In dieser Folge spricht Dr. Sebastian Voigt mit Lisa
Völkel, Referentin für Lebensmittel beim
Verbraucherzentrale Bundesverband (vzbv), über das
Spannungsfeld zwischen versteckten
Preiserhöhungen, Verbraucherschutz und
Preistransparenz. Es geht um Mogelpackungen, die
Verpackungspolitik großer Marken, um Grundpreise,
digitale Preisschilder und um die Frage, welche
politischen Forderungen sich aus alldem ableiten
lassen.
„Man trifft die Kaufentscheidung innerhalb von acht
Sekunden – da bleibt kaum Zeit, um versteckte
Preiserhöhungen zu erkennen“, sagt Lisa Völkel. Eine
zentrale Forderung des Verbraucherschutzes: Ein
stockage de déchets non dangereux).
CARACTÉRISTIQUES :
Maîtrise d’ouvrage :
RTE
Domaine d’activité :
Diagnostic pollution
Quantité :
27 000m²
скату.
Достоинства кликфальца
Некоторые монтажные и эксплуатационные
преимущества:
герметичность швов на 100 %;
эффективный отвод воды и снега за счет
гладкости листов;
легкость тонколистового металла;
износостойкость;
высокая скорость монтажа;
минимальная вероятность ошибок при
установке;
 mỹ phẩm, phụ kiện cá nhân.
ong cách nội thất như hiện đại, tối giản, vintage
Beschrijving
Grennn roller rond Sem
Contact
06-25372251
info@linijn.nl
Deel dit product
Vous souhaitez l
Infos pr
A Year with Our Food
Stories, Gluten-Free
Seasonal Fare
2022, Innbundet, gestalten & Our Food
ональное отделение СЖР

* * *

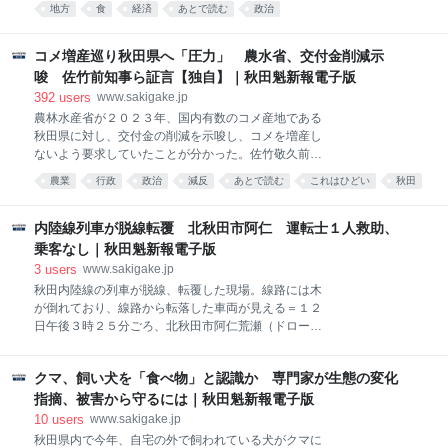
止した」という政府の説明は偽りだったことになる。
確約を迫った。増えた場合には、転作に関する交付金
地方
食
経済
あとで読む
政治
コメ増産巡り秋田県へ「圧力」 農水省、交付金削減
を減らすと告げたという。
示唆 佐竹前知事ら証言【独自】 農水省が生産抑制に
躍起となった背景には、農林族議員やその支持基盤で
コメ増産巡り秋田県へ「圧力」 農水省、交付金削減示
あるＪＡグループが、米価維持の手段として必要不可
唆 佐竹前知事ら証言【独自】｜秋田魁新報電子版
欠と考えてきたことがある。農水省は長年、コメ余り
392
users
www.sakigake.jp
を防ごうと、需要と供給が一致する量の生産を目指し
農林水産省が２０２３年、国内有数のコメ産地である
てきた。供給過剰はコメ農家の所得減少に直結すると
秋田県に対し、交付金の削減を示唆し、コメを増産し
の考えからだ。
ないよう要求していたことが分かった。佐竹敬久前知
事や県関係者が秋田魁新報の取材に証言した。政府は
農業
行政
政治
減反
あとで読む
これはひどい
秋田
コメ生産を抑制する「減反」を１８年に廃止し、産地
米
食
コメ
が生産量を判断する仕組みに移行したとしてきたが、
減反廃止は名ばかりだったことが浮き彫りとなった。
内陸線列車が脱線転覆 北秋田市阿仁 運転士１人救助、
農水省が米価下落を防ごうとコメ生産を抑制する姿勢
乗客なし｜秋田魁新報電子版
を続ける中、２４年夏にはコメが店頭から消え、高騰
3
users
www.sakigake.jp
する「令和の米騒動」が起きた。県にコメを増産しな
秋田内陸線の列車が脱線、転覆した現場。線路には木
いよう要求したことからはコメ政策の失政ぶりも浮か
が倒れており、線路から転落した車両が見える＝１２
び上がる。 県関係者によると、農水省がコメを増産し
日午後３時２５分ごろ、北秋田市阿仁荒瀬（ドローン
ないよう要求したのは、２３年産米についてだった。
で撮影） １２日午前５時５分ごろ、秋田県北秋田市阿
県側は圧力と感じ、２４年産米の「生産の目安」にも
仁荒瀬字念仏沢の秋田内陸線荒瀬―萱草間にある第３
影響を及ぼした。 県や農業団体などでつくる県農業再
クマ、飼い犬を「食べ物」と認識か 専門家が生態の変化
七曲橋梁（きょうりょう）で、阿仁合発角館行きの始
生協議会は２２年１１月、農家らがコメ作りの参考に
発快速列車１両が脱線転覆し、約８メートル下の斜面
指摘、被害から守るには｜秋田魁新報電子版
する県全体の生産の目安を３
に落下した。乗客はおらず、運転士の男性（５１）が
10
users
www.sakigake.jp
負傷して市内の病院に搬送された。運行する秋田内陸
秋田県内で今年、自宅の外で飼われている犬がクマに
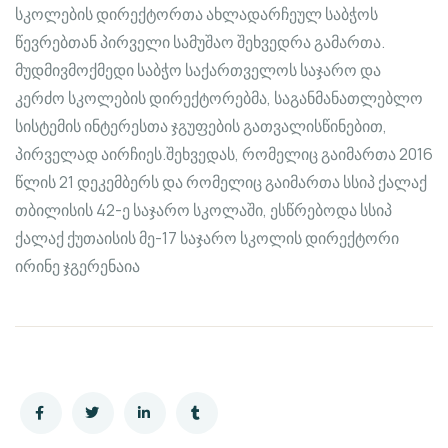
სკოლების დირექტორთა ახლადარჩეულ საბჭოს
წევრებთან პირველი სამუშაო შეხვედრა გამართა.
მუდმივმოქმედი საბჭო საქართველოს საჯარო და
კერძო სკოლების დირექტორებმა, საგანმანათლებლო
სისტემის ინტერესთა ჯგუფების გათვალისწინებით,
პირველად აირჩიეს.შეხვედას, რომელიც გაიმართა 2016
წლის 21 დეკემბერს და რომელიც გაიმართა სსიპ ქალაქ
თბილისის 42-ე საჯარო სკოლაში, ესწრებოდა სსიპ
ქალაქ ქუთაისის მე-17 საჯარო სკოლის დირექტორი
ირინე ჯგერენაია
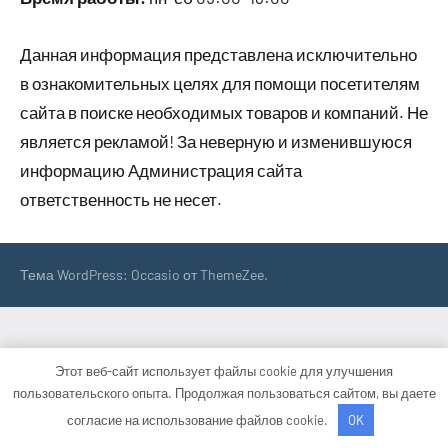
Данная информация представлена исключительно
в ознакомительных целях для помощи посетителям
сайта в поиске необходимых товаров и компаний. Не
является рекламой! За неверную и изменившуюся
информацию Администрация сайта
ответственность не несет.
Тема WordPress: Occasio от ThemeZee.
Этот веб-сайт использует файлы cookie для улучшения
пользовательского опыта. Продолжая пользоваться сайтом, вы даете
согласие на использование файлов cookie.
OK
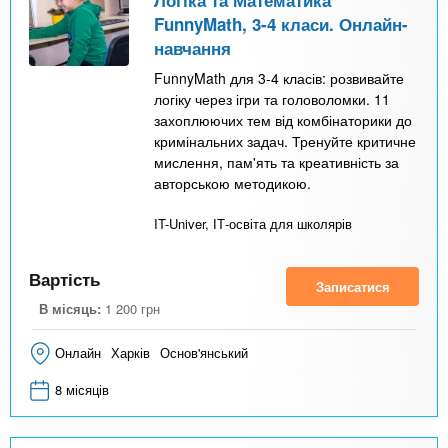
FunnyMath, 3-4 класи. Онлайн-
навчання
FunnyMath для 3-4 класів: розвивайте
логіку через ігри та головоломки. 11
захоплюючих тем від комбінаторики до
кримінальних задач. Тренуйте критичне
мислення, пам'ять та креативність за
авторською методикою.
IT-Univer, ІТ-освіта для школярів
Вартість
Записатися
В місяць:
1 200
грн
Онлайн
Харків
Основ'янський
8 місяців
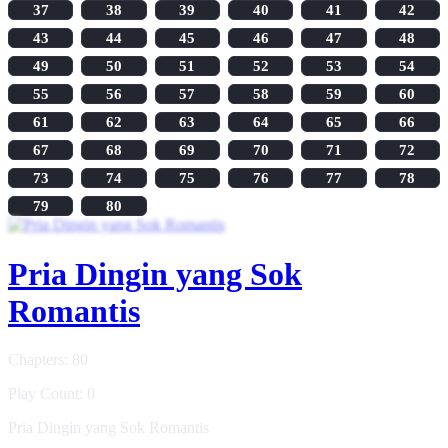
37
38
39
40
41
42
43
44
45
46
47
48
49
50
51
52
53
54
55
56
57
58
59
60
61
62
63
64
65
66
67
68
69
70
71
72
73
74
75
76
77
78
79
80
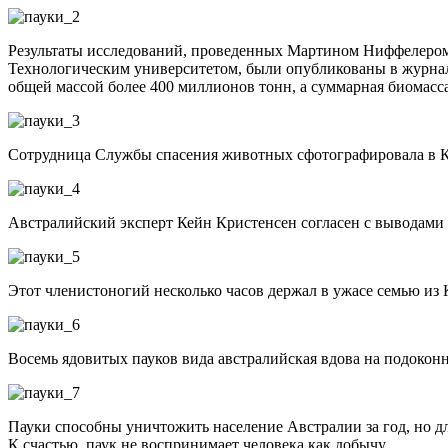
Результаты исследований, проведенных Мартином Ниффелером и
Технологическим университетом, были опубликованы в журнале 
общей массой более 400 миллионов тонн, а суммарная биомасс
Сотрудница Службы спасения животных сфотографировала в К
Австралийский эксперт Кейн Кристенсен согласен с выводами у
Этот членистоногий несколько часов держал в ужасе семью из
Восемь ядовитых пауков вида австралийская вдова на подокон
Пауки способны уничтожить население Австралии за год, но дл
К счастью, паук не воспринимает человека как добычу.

What you need to do:
When you reach the line containing "износостойкость;" in the data above, start copying exactly, and stop after the line containing "Deel dit product".

Result:
износостойкость;
высокая скорость монтажа;
минимальная вероятность ошибок при
установке;
 mỹ phẩm, phụ kiện cá nhân.
ong cách nội thất như hiện đại, tối giản, vintage
Beschrijving
Grennn roller rond Sem
Contact
06-25372251
info@linijn.nl
Deel dit product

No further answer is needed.